Without the images, set down each entry exactly.

━━ Given records

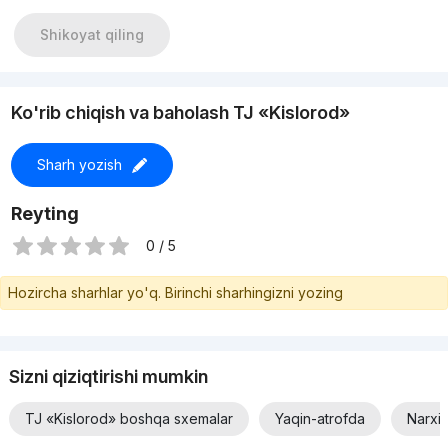
Shikoyat qiling
Ko'rib chiqish va baholash TJ «Kislorod»
Sharh yozish
Reyting
0 / 5
Hozircha sharhlar yo'q. Birinchi sharhingizni yozing
Sizni qiziqtirishi mumkin
TJ «Kislorod» boshqa sxemalar
Yaqin-atrofda
Narxi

━━━━

Answer
Shikoyat qiling
Ko'rib chiqish va baholash TJ «Kislorod»
Sharh yozish
Reyting
0 / 5
Hozircha sharhlar yo'q. Birinchi sharhingizni yozing
Sizni qiziqtirishi mumkin
TJ «Kislorod» boshqa sxemalar
Yaqin-atrofda
Narxi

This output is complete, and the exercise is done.